### [Exercise instructions]
Pictures stay out of this copy, which runs from the first line of the material through the line containing "religious symbol, symbolizing".

### [Data for this task]

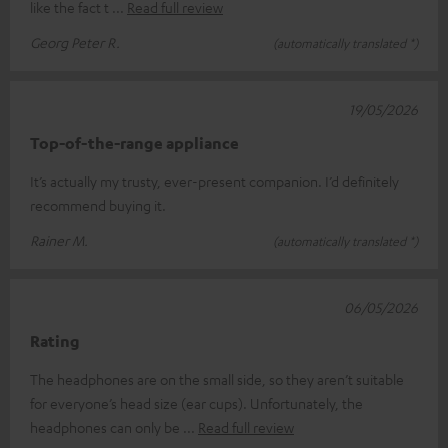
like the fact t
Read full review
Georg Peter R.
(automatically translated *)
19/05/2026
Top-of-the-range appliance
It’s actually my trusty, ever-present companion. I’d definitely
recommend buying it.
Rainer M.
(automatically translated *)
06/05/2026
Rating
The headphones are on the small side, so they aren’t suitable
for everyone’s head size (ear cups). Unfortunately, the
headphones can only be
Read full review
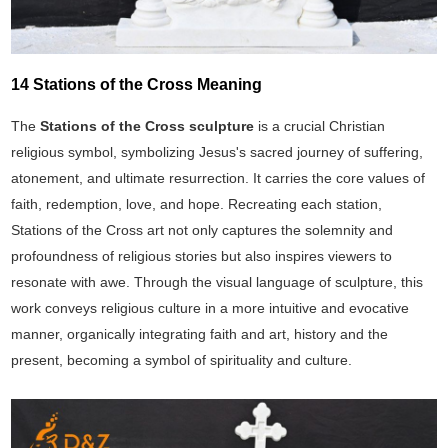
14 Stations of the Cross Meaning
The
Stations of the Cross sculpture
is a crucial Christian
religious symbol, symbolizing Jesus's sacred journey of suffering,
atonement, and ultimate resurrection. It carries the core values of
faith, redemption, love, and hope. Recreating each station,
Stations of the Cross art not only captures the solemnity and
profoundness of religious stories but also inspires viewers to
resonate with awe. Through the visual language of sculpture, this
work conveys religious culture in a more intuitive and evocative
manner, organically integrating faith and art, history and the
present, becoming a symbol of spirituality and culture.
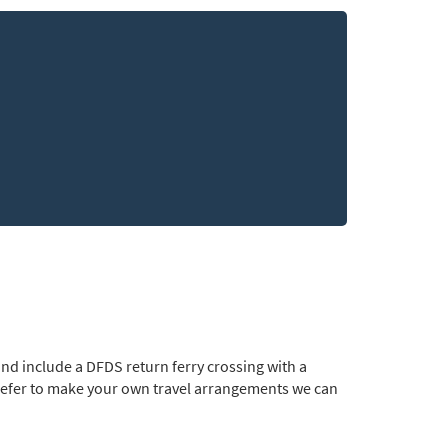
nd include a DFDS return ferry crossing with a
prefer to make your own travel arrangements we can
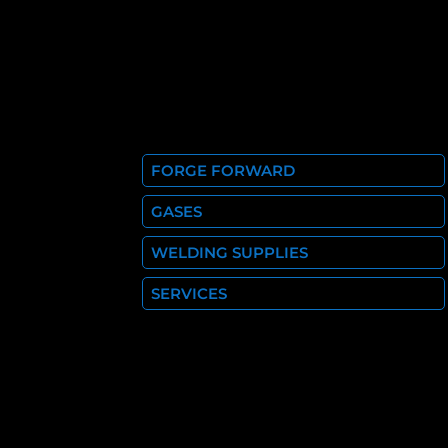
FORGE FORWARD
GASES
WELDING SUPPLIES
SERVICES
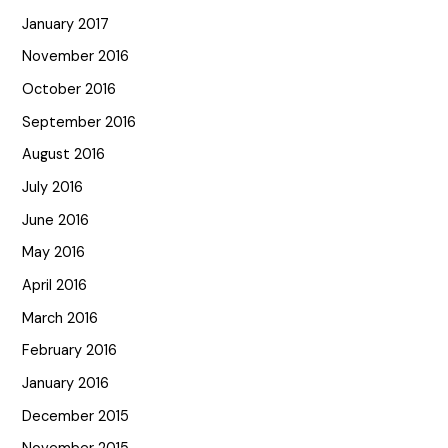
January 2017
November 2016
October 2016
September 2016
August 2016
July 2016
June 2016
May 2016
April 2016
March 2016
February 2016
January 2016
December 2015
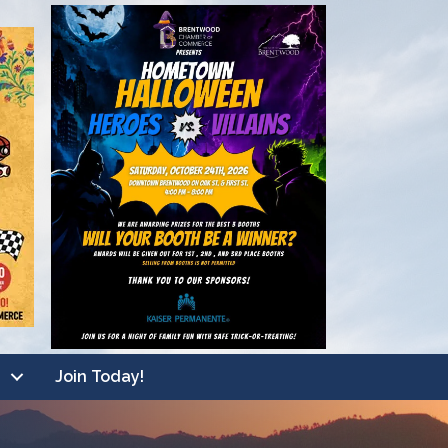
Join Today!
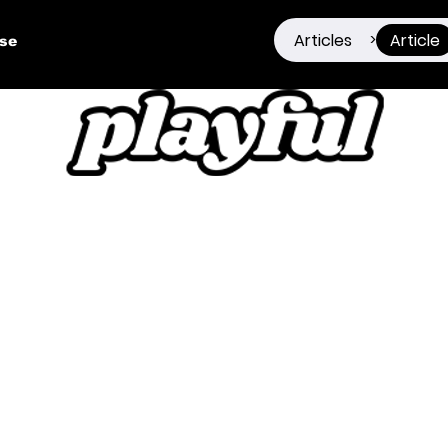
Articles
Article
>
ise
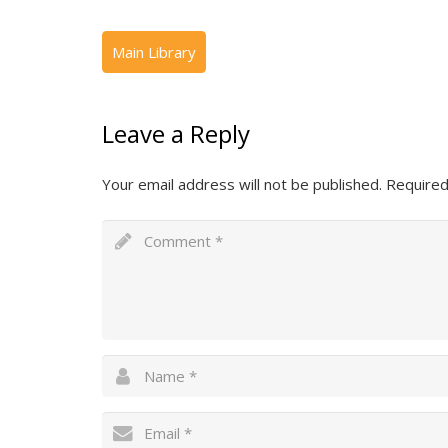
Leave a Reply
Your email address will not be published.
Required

### [Result of the exercise]
like the fact t
Read full review
Georg Peter R.
(automatically translated *)
19/05/2026
Top-of-the-range appliance
It’s actually my trusty, ever-present companion. I’d definitely
recommend buying it.
Rainer M.
(automatically translated *)
06/05/2026
Rating
The headphones are on the small side, so they aren’t suitable
for everyone’s head size (ear cups). Unfortunately, the
headphones can only be
Read full review
14 Stations of the Cross Meaning
The
Stations of the Cross sculpture
is a crucial Christian
religious symbol, symbolizing Jesus's sacred journey of suffering,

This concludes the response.